Pink...eye blinding pink.


----------



## nienturi (Feb 6, 2012)

I've picked white up. But what i really meant was this; white blonde (mary kay white)


----------



## lordrcceaser (Feb 6, 2012)

Even though my two main 7's are natural I still wish I could get my hands on something as green as Michael Keene's Washburn


----------



## mortbopet (Feb 8, 2012)

I too am on the dark woods/brown stained... blackmachines are a great example of perfectly coloured wood and chosen tops





it kinda wonders how so many people votes green... I dont really think it matches with the pictures that people post of their own guitars... Maby its one of those "Its so cool, but i wouldnt do it" moments?


----------



## HeHasTheJazzHands (Feb 8, 2012)

mortbopet said:


> it kinda wonders how so many people votes green... I dont really think it matches with the pictures that people post of their own guitars... Maby its one of those "Its so cool, but i wouldnt do it" moments?

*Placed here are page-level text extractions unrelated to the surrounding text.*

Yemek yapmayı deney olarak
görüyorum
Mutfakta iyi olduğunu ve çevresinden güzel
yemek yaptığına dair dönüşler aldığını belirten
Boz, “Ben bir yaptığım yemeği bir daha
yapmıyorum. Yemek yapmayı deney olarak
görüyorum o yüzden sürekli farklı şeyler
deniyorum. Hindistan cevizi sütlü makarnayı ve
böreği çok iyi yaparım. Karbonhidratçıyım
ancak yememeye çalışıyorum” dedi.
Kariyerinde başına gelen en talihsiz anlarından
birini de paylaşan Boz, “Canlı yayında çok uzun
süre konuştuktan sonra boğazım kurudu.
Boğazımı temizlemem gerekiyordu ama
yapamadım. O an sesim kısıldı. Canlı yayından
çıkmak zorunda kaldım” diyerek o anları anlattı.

A solid green guitar may not be good, but tell me, how could you pass up a trans-green or trans green burst guitar?


----------



## damigu (Feb 8, 2012)

mortbopet said:


> it kinda wonders how so many people votes green... I dont really think it matches with the pictures that people post of their own guitars... Maby its one of those "Its so cool, but i wouldnt do it" moments?

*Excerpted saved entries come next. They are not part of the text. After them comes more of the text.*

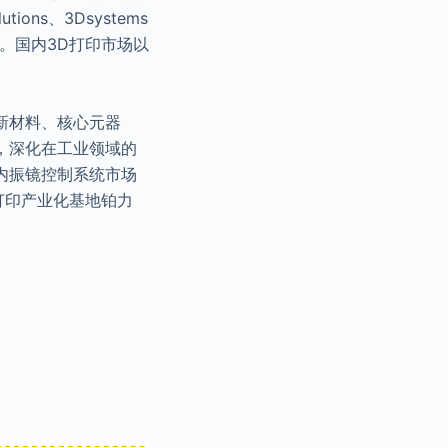
ns、3Dsystems
。国内3D打印市场以
新材料、核心元器
，深化在工业领域的
内振镜控制系统市场
打印产业化基地铂力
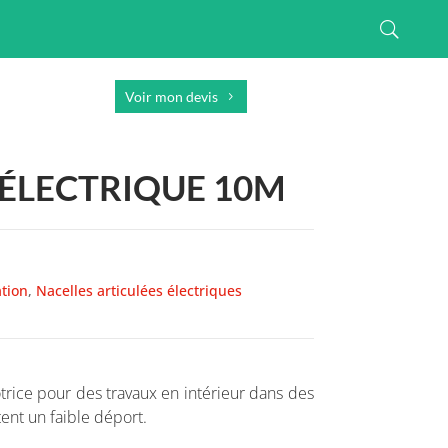
Voir mon devis
 ÉLECTRIQUE 10M
ation
,
Nacelles articulées électriques
ice pour des travaux en intérieur dans des
tent un faible déport.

i used to have a dark trans-green LP copy (that i'm currently trying to reacquire). i thought it looked better than any of my other guitars/basses.

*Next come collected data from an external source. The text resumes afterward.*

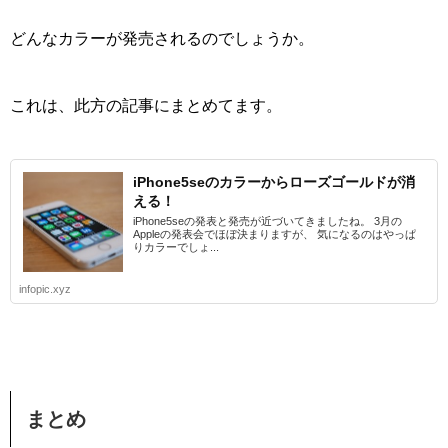
どんなカラーが発売されるのでしょうか。
これは、此方の記事にまとめてます。
iPhone5seのカラーからローズゴールドが消
える！
iPhone5seの発表と発売が近づいてきましたね。 3月の
Appleの発表会でほぼ決まりますが、 気になるのはやっぱ
りカラーでしょ...
infopic.xyz
まとめ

i loved the color so much that i'll be doing a similar color stain for the top of my project guitar.


----------



## DanielVE (Feb 8, 2012)

Purple!! I love it and don't have any purple guitars because i can't find any over here


----------



## JP Universe (Feb 8, 2012)

Solid green, bright green, quilted green and flamed green.... it's all gravy baby


----------



## MesaENGR412 (Feb 9, 2012)

I voted White,but also like gunmetal gray, and silverbursts as far as colors go. Can't go wrong with a sweet trans black cherry either. PRS fades are crazy. Also, that ESP Reindeer blue.....wow. So many colors, too many to pick a true "favorite" for me! 

-AJH


----------



## gunch (Feb 9, 2012)

Light blue or Periwinkle


----------



## Jontain (Feb 9, 2012)

Randomist said:


> clear gloss? though I usually prefer satin in that case.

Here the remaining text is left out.